The temperature controlling fluid feeder 51 shown in FIG. 4 circulates a heating fluid and a cooling fluid through the aforementioned main lines, branch lines, passages, ring slots and peripheral slots so as to raise and lower the temperature of the injection molding assembly, more specifically, temperature around the cavities 22 inside the injection molding assembly. The heating fluid is steam and the cooling fluid is air and water, for example. In the temperature controlling fluid feeder 51 has a switching valve to switch over the heating fluid and the cooling fluid, a closing value to supply and suspend the fluids and the like. The switching valves, the closing valves and the like are controlled by means of signal from the controller 50 which controls the heating and cooling time of the injection molding assembly by the heating fluid and the cooling fluid from the temperature controlling fluid feeder 51. Incidentally, a discharge line, for discharging the heating fluid and the cooling fluid supplied to the injection molding assembly is provided in the injection molding assembly, though not shown in the drawing.

A molding process of a plastic lens for glasses using the injection molding assembly is conducted as follows. The upper mold 1 and the lower mold 2 are closed by the clamping cylinder. When the margin S is open between the mold body 3 of the upper mold 1 and the die fitting member 4 upon operation of the margin setting cylinder and a molten resin is ready to be filled in the cavity 22, the injection molding assembly is heated by supplying the heating fluid from the temperature controlling fluid feeder 51 to raise the temperature of the cavity 22 beyond flow halting temperature of the molten resin. Subsequently, the molten resin is injected from the injection nozzle 41 to be filled in the cavity 22 through the sprue 42 and the runner 43, and the nozzle is shut thereafter.

After the filling or during the filling, the die fitting member 4 is lowered by the clamping cylinder and the molten resin in the cavity 22 is pressurized by the amount corresponding to the margin S by the upper mold insert 20. After the pressurization, the cooling fluid is supplied to the injection molding assembly from the temperature controlling fluid feeder 51. Thus, the temperature of the molten resin in cavity 22 is lowered to, for example, around 100 degrees centigrade below the glass transition point for molding spectacle lens by cooling and solidification of the molten resin.

After the spectacle lens is molded by cooling and solidification of the molten resin in the cavity 22, the upper mold 1 is opened from the lower mold 2 by the clamping cylinder. With the descent of the eject pins 34 and 40, a molded product is pushed out by the upper mold insert 20 and the eject bar 35. Subsequently, the molded product provided with two spectacle lenses ejected from the injection molding assembly as described above is cut to obtain the spectacle lenses molded in the cavities 22.

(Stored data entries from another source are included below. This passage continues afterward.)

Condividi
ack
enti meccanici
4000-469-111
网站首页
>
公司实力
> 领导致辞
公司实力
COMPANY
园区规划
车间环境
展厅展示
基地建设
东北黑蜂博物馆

The upper mold insert 20 and the lower mold insert 21 are exchangeable as stated above. When molding process is conducted using the upper mold insert 20A and the lower mold insert 21A shown in FIG. 5, a minus lens 71 having larger a thickness T2 of a peripheral portion than a thickness T1 of a central portion is molded as shown in FIGS. 6 and 7. FIG. 8 is a sectional view taken in a direction perpendicular to FIG. 7. In FIG. 8, a thickness T3 of a peripheral portion is larger than the thickness T2 thus making the minus lens 71 as astigmatic spectacle lens by the difference between T2 and T3. On the other hand, when molding process is conducted using an upper mold insert 20B and a lower mold insert 21B shown in FIG. 9, a plus lens 72 having smaller thickness T5 of peripheral portion than a thickness T4 of a central portion can be molded as shown in FIGS. 10 and 11. FIG. 12 is a sectional view in a right-angled direction perpendicular to FIG. 11. In FIG. 12, a thickness T6 of peripheral portion is larger than T5, thus making the plus lens 72 as astigmatic spectacle lens by the difference between T5 and T6.

Upper mold inserts and lower mold inserts are respectively prepared correspondingly to every lens power (diopter) of minus lenses and plus lenses. Besides, another upper mold insert and a lower mold insert are provided for molding a semi-finished lens, having one surface already finished and the other surface to be later finished.

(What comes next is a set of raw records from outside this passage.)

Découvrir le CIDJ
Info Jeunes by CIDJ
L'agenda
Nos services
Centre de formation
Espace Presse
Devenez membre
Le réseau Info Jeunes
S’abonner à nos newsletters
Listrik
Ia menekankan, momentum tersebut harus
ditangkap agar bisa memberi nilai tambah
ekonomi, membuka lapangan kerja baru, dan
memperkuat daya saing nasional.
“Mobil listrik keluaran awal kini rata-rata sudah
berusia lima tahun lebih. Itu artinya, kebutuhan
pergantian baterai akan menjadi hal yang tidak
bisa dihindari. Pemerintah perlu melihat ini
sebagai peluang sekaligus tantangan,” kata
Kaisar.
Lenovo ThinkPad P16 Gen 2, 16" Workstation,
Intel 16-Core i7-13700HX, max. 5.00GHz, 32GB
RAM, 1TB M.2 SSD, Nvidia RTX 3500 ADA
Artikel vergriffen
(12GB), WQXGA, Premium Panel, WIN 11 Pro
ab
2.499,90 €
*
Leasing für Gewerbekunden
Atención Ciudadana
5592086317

(A) to (D) in FIG. 13 show temperature curve of upper mold inserts and lower mold inserts in molding various kinds of lenses with a diameter of 76 millimeter from pressurization of the molten resin to ejection of the molded product. FIG. 13(A) to (D) correspond to each lens shape and/or power. FIG. 13(A) shows a case of molding the minus lens (weak minus lens) with a power of -2.00, T1 of 1.4 mm and T2 of 4.8 mm, FIG. 13(B) shows a case of molding a minus lens (strong minus lens) with a power of -4.00, T1 of 1.4 mm and T2 of 7.9 mm, FIG. 13(C) shows a case of molding a plus lens with a power of +2.00, T4 of 4.2 mm and T5 of 1.0 mm, and FIG. 13(D) shows a case of molding a semi-finished lens with a base curve of convex surface of 300 D, a thickness of a central portion of 5.4 mm and a thickness of a peripheral portion of 5.8 mm. These figures are for explaining basic lens molding patterns (basic lens molding patterns of a weak minus lens, a strong minus lens, a semi-finished lens and a plus lens) corresponding to each lens shape and/or power.

When a minus lens is molded as shown in FIG. 13(A) and (B), the temperature of a lower mold insert (namely, a cavity forming member for shaping a convex surface of the lens) in ejecting a molded product from the injection molding assembly is lowered below the temperature of an upper mold insert (namely, a cavity forming member for shaping a concave surface of the lens). When there is such a difference in temperature as above between the lower mold insert and the upper mold insert according to the difference in lens shape and/or power, since the temperature of the convex surface of the ejected lens is low even in a minus lens of which thin central portion is likely to be bent and the temperature is high when being ejected, the convex side of the lens solidifies earlier than the concave side thereof, thereby efficiently preventing the central portion from being bent. In other words, a concave shape of the lower mold insert and a convex shape of the upper mold insert are precisely transferred to a molten resin so that a high-precision lens can be manufactured.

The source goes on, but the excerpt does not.